Sebut saja dia, Kang Mursi.
Bertahun-tahun lamanya dia bekerja di salah satu perusahaan tekstil ternama.
Pengalamannya dia selama bekerja di sana tentu meningkatkan kualitasnya dalam bidang jahit menjahit pakaian. Dia mulai berpikir lebih jauh dan pingin punya usaha sendiri.
Keinginannya itu semakin kuat, karena dia punya teman satu pekerjaan yang bernama Kang Joni. Keahlian kang Joni dalam menjahit pakaian sudah sangat baik, dan tidak diragukan lagi.
Kang Mursi juga punya teman bernama Kang Masruri yang keahliannya dalam bidang mendesain pakaian, dan jaringan Kang Masruri juga cukup luas karena dia aktif di berbagai organisasi.
Pertanyaan..
Menurut kakak, Kang Mursi lebih cocok bekerjasama dengan Kang Joni, atau Kang Masruri?
Jika kakak penasaran dengan jawabannya silahkan baca materi ini sampai selesai, dan siapkan kopi hangat untuk menemani kakak membaca supaya suasana terasa lebih santai, dan nikmat.

Daftar Isi Pembahasan.
8 Tips Memilih Mitra Bisnis yang Tepat
Berikut ini cara cerdas dan baik memilih mitra bisnis yang tepat demi keberlangsungan usaha:
1. Pilih Mitra Bisnis yang Punya Keahlian Berbeda.
Pengalaman kang Mursi dalam jahit menjahit pakaian sudah cukuplah lama. Begitu pula Kang Joni yang hampir lima tahun lebih bersama kang Mursi bekerja di perusahaan yang sama.
Tentu, keahlian dan pengalaman mereka berdua seimbang.
Seandainya Kang Mursi berencana mengelola usaha sendiri, dan kemudian merekrut Kang Joni sebagai mitra bisnisnya, maka itu pilihan yang kurang tepat.
Kenapa?
Karena dunia usaha tidak hanya fokus dengan satu pekerjaan.
Masih banyak pekerjaan-pekerjaan lainnya yang harus dilakukan, dan diantaranya adalah urusan produksi, pemasaran, pengelolaan keuangan, dan lain sebagainya.
Apabila kang Mursi menjadikan Kang Joni sebagai mitra bisnisnya, siapa yang menjadi desainer pakaian, dan pemasaran?
Sedangkan mereka berdua ahlinya sama-sama dalam bidang menjahit pakaian.
Oleh sebab itu, calon mitra yang tepat bagi Kang Mursi, adalah Kang Masruri.
Kang Mursi bisa dijadikan sebagai desainer pakaian, dan difokuskan pada pemasaran. Sedangkan Kang Mursi fokus pada produksi atau menjahit. Dengan begitu, mereka berdua saling melengkapi karena keahliannya sudah berbeda.
2. Memperhatikan Kenyamanan Saat Bekerja.

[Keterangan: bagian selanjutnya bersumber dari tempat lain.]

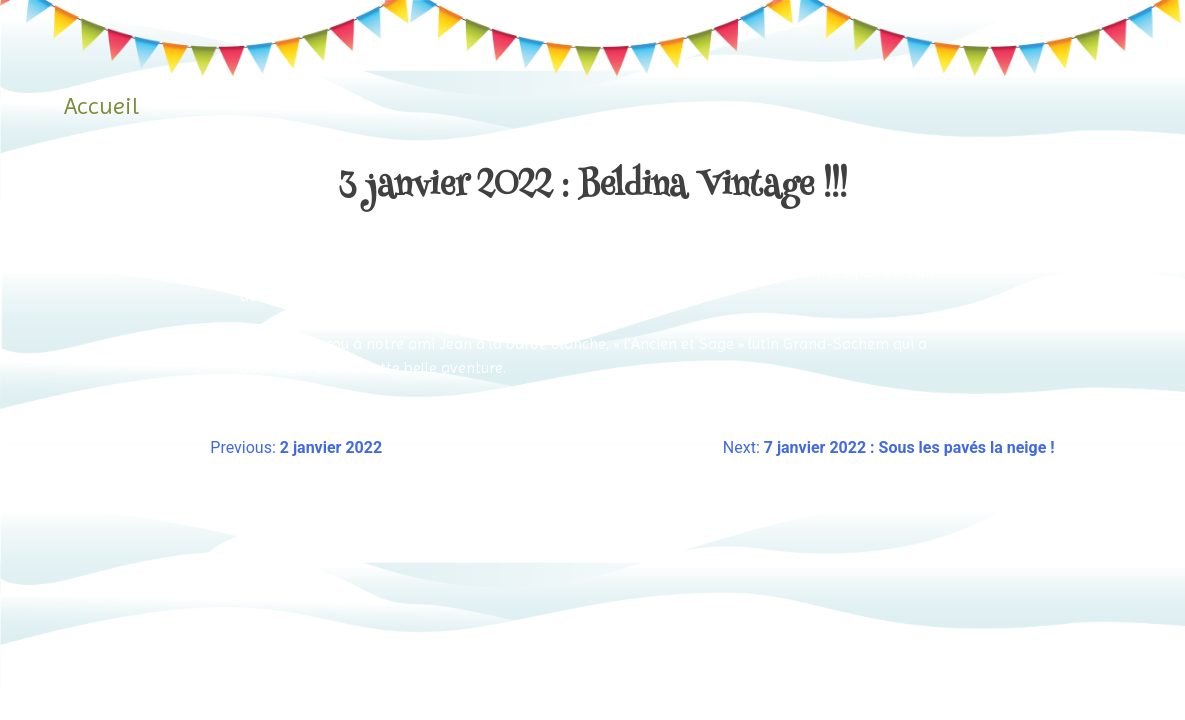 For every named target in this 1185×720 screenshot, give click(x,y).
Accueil (101, 106) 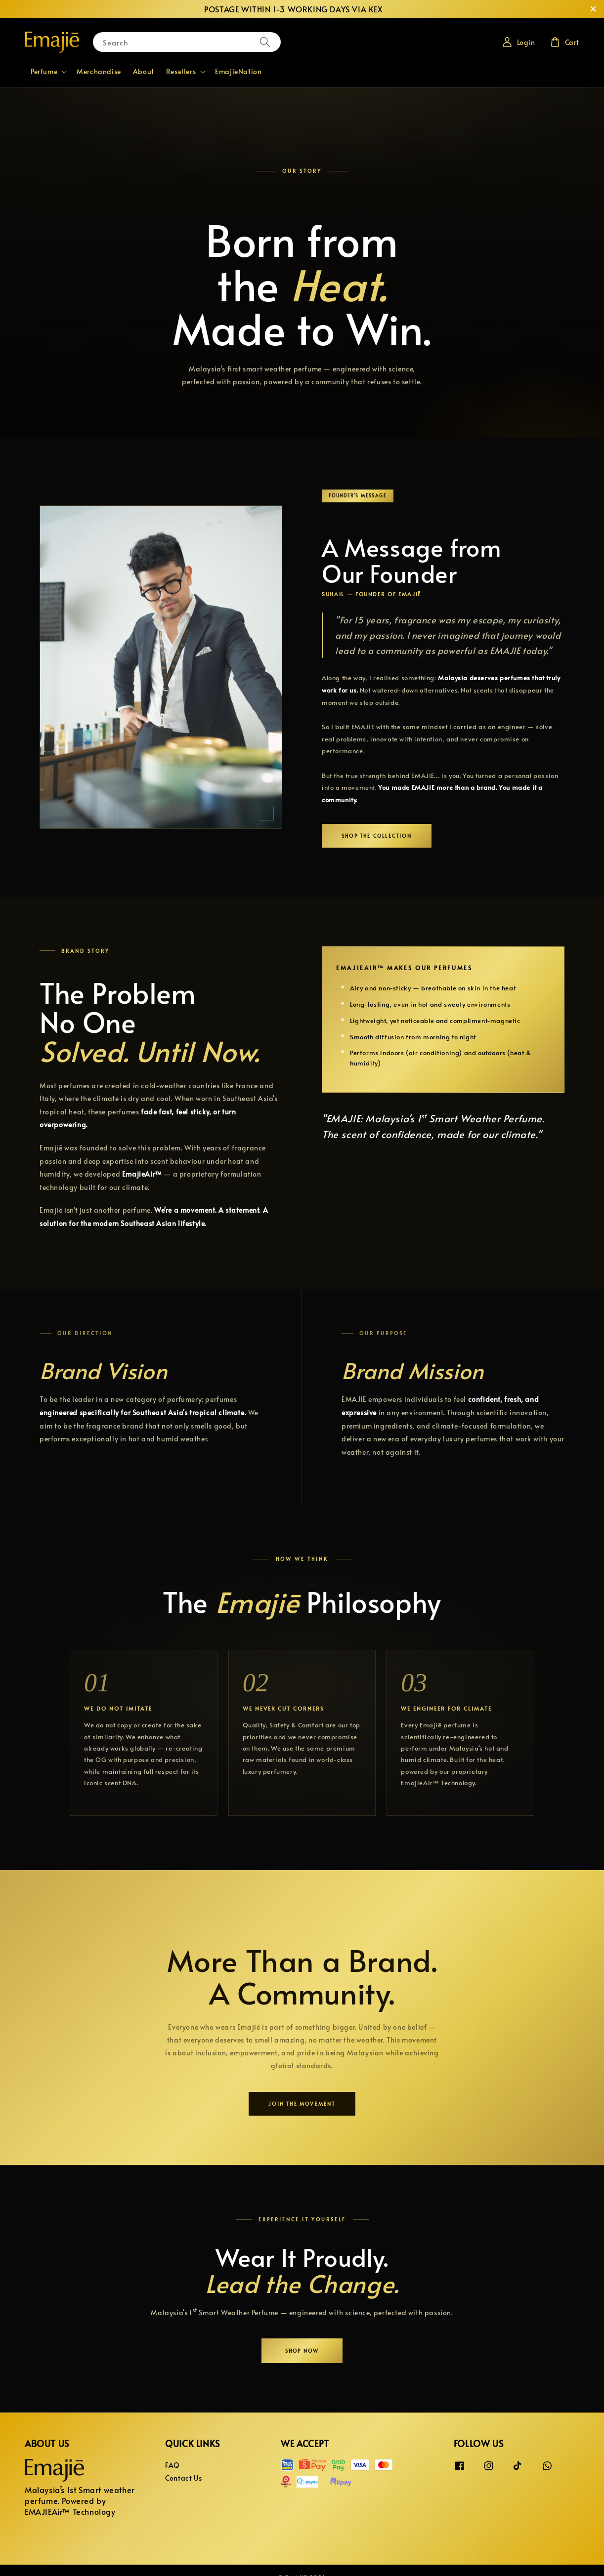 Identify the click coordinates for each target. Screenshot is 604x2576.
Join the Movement (301, 2103)
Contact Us (183, 2478)
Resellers (181, 71)
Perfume (44, 71)
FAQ (172, 2465)
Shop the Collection (377, 835)
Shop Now (302, 2350)
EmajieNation (238, 71)
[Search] (265, 41)
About (143, 71)
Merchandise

Selanjutnya adalah rasa nyaman.
Apakah kakak merasa nyaman jika bermitra dengannya?
Kakak tidak harus bersahabat dekat dengannya. Tapi, kakak akan menghabiskan banyak waktu bersamanya.
Berikut ini beberapa ciri calon mitra yang mengurangi rasa nyaman saat bekerja.
- Suka merendahkan pekerjaan atau usaha orang lain.
- Keputusan atau pendapatnya dianggap selalu benar.
- Tidak bisa diajak kompromi, dan merasa diatur-atur jika ada tugas tertentu.
Perlu diketahui, rasa nyaman saat bekerja berpengaruh besar terhadap kesuksesan dan tujuan usaha. Oleh sebab itu, pilihlah calon mitra yang kakak merasa nyaman bersamanya.
3. Percaya Pada Kemampuan, dan Komitmen Mitra bisnis.
Kakak akan terikat dengannya secara hukum dan finansial, oleh sebab itu kakak perlu percaya pada kemampuan, dan komitmennya.
Apakah kemampuannya sudah cukup untuk membantu berjalannya usaha?
Apakah komitmennya bisa menguntungkan bersama, atau justru sebaliknya, kakak akan dirugikan karena dia tidak punya komitmen, atau tidak bertanggung jawab jika melakukan kesalahan.
Sangat bahaya jika kakak sampai memilih mitra kerja yang tidak punya komitmen. Bisa jadi, dia langsung meniggalkan bisnis yang sedang dikelola jika suatu saat terjadi sesuatu yang tidak diinginkan.
4. Memperhatikan Gaya Kerja Calon Mitra.
Selanjutnya, perhatikan gaya kerjanya kakak, dan apakah gaya kerjanya dia sama dengan kakak?
Semisal, Kang Mursi lebih tertarik menjahit pakaian klasik, sedangkan Kang Masruri lebih suka mendesain model pakaian terbaru dan kekinian.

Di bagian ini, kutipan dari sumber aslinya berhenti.